I think that Glen’s characterization of velocity as a “rear view mirror” and “yesterday’s weather” metric is largely because of his believe that past performance is not always a good indicator of future results.  While this is true, velocity and current projected duration are useful metrics that can be applied in many ways to measure productivity and schedule.  Glen says that velocity is a level of effort measure, and I disagree.  Here’s why:

Remaining work is always an estimate.  Properly calculated, velocity is the sum of the effort estimates for the completed tasks for a period, and requires that the task estimates not be adjusted during the measurement period when the tasks are completed.  Velocity is meaningless if not used to project duration, therefore velocity must be in the same units as remaining work.  

If calculated this way it is not, as Glen suggests, a LOE measure, but much closer to EV, because it approximates the budgeted effort.  The thing about velocity that many project managers struggle with is that it is not precise, and it doesn’t contemplate many aspects of the project timeline, only team productivity.  I believe this is because agile disciplines are mostly focused on the behaviors of the team, and increasing/maximizing team productivity, and as a result, the delivery of value by the team.

Here are some things that I have done with velocity (in combination with other measures):

  1. Working backward from an published end date and remaining work, assuming resource allocation is constant, we can calculate required periodic velocity – or the amount of work that must be completed per period (week?) on average to acheive completion by the end date.  I use this to ensure that we are planning (committing) to complete enough work each period (week) to stay on schedule.
  2. We can capture personal velocity metric to capture each team members average productivity, versus their own estimates.  I have measured velocity vs. committment to help team members plan more effectively, and to help the team re-allocate work to stay on target.  This is a great help to managers who want to coach developers into higher performance, on both development and estimation.  

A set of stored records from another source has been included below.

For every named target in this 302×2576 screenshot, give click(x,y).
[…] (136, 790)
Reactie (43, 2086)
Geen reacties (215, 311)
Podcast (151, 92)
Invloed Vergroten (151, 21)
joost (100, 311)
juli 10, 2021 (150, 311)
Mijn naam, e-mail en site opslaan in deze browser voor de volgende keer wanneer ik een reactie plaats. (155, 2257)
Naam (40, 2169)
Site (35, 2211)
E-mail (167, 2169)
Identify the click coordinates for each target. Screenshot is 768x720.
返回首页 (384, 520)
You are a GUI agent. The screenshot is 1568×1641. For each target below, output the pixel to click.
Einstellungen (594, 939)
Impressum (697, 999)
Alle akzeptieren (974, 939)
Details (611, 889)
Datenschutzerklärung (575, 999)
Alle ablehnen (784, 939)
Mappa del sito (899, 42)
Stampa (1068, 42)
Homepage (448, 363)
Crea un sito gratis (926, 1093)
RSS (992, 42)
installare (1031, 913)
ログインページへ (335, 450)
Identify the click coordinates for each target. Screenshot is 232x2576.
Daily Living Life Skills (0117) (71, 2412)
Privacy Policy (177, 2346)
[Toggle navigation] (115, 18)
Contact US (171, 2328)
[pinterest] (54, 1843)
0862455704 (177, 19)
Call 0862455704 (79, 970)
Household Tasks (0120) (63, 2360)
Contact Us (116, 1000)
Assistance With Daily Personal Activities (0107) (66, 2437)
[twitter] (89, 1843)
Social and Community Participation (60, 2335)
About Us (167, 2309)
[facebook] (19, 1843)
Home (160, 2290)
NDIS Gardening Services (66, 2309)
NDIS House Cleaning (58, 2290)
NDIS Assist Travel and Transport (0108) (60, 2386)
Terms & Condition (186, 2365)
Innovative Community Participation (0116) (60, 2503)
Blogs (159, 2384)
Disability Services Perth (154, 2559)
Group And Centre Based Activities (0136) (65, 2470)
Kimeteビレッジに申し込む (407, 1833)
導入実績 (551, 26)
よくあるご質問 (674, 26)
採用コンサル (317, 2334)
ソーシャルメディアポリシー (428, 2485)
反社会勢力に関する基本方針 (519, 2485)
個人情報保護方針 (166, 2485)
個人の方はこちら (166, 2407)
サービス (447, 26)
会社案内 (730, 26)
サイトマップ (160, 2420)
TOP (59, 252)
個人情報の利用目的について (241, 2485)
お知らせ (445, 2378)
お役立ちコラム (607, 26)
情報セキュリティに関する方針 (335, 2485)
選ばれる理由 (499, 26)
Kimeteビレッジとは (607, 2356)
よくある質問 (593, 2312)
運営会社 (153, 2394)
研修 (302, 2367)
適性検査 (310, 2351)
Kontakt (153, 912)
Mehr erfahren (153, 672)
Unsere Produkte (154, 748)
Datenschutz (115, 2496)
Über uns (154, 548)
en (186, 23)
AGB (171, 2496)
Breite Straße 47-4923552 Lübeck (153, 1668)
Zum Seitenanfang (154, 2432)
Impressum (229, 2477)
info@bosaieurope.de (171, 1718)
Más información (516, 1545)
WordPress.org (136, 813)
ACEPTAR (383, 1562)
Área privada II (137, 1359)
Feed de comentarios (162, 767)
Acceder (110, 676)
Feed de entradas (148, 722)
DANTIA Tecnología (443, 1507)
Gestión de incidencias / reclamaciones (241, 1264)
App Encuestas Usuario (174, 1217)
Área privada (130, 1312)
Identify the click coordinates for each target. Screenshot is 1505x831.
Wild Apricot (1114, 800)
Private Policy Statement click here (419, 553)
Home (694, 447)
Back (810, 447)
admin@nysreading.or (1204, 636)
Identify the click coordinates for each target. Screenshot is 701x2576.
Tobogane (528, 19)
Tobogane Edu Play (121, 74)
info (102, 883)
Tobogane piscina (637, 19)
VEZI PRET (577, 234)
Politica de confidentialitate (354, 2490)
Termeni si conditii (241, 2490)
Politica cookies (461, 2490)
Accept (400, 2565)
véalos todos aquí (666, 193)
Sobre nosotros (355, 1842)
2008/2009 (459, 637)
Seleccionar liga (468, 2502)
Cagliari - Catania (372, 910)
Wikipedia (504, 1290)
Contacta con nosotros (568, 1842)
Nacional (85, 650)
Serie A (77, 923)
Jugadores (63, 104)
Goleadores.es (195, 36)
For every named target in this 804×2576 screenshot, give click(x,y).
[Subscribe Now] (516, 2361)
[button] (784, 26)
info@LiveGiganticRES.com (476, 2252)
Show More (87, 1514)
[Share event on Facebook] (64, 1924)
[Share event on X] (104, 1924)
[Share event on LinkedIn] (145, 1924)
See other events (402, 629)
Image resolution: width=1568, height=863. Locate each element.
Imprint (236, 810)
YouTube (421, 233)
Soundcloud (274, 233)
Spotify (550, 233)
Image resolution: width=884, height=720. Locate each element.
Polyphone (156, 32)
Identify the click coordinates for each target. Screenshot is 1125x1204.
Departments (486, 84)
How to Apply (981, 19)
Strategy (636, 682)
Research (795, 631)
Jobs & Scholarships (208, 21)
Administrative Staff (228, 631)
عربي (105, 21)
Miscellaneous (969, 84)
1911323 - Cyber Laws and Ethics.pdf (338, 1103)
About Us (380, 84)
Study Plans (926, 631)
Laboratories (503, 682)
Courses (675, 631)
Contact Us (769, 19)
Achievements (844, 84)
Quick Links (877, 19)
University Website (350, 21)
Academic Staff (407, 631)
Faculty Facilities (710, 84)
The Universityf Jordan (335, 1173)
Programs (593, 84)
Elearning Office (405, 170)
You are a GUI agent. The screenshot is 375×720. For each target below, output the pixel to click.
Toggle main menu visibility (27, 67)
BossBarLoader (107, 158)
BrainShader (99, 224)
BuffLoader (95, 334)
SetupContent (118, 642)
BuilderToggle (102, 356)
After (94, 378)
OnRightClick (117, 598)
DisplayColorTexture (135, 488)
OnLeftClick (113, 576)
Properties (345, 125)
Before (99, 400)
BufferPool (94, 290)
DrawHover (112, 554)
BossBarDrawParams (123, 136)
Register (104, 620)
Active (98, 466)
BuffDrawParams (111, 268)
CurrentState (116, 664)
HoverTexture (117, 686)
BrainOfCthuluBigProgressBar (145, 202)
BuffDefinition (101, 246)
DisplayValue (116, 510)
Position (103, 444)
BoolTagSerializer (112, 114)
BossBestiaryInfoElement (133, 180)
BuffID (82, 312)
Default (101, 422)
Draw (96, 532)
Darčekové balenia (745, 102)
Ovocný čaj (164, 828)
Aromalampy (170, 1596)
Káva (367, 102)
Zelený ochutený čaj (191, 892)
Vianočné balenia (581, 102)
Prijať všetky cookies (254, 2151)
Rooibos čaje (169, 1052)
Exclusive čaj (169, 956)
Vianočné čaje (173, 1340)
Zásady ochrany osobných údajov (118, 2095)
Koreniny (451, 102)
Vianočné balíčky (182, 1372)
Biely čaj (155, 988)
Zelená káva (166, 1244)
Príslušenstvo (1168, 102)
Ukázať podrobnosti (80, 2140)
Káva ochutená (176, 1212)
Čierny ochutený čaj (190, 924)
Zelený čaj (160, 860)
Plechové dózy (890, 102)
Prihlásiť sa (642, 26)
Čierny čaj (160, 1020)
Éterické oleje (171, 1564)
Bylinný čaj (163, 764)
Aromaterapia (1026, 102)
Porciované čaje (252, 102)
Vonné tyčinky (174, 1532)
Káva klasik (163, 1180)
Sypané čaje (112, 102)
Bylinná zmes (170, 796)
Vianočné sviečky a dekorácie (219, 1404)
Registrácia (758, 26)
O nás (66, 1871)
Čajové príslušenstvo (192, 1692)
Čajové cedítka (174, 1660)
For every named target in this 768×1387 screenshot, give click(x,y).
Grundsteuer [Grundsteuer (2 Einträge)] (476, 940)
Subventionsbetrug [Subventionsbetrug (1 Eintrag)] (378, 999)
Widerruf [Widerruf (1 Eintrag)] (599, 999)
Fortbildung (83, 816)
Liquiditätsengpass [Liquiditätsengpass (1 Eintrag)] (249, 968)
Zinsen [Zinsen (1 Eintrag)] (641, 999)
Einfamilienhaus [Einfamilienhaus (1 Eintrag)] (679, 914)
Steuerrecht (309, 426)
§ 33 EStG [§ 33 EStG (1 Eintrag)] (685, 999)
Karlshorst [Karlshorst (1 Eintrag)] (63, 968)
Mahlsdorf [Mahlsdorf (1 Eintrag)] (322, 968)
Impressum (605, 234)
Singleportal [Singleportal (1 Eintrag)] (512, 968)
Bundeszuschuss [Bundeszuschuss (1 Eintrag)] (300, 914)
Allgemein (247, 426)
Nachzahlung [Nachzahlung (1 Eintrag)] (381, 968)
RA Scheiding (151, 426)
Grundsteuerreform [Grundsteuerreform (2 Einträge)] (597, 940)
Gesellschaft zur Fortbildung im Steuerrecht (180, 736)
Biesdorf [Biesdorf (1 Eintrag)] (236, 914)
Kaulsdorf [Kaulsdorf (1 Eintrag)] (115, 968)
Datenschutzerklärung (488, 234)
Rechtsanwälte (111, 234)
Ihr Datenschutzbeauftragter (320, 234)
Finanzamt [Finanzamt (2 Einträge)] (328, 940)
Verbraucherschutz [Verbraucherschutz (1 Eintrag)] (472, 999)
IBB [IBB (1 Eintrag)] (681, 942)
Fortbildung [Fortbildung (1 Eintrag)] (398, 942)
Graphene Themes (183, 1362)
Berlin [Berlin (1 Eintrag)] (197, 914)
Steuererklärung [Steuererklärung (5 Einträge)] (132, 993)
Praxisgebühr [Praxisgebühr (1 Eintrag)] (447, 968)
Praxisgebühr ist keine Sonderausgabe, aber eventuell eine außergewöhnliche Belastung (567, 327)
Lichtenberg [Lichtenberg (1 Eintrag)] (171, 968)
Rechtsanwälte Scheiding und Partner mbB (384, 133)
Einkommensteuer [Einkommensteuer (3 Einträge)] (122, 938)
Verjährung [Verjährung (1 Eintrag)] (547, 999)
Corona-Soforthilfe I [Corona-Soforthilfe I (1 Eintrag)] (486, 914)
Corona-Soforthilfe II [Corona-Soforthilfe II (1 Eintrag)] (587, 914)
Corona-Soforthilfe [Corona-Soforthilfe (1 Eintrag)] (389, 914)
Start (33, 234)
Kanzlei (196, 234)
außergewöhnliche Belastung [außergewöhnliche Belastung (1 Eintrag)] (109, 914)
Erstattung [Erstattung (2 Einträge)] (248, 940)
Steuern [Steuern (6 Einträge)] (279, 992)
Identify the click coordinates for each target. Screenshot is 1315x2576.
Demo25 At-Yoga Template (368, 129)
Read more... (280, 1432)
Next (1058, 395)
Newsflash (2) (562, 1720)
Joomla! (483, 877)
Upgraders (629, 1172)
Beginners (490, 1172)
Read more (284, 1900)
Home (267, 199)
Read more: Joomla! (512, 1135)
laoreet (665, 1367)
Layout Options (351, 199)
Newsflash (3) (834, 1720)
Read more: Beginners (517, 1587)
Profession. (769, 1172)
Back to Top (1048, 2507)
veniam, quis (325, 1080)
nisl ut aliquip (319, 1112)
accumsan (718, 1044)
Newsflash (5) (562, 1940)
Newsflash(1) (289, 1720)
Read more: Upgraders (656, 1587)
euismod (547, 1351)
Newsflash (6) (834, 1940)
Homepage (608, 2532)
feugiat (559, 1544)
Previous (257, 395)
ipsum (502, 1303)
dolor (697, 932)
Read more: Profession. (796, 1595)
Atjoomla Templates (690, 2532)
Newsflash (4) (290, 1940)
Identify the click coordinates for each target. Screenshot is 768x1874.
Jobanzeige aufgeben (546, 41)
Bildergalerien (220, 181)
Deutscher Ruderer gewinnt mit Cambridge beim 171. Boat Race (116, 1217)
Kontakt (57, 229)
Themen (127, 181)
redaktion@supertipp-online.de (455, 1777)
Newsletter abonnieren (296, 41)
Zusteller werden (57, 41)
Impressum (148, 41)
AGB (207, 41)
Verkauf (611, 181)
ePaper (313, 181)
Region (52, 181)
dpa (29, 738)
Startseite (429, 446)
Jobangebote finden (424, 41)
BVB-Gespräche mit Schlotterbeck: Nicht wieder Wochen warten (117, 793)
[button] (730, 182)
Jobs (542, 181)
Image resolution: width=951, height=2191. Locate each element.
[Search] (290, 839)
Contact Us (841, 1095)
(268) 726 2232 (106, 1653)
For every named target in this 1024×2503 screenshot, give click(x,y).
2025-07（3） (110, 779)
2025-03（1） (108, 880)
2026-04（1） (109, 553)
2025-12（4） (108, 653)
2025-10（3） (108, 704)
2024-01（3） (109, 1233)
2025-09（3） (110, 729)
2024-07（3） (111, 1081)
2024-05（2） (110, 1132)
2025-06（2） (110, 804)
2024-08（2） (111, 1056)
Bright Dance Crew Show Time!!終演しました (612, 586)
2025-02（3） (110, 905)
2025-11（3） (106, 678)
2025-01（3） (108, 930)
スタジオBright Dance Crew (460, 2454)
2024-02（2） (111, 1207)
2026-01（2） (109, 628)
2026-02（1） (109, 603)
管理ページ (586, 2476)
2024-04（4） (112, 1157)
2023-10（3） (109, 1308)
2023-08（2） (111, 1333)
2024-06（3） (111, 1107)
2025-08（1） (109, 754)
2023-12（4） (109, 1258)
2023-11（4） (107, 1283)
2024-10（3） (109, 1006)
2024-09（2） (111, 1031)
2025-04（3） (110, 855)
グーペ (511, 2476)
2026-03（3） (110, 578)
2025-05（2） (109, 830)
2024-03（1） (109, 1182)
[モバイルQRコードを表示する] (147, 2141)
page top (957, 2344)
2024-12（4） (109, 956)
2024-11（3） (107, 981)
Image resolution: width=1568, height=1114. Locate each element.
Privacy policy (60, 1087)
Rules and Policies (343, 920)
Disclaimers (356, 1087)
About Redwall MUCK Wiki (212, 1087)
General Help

In my experience, velocity alone is insufficient for many projects, as it doesn’t really contemplate the complexity of external dependencies, interactions between teams, etc. When these factors are in play additional measures can be devised or adopted to present conditions where the project is at risk.  When my team is largely in control of the project and there are fewer connections and dependencies, I have experienced the benefit of this simple measure (velocity) because it is easy to understand, and difficult to fake out.  These two factors allow a development of trust between project manager and team and a focus on solutions (adjusting the plan).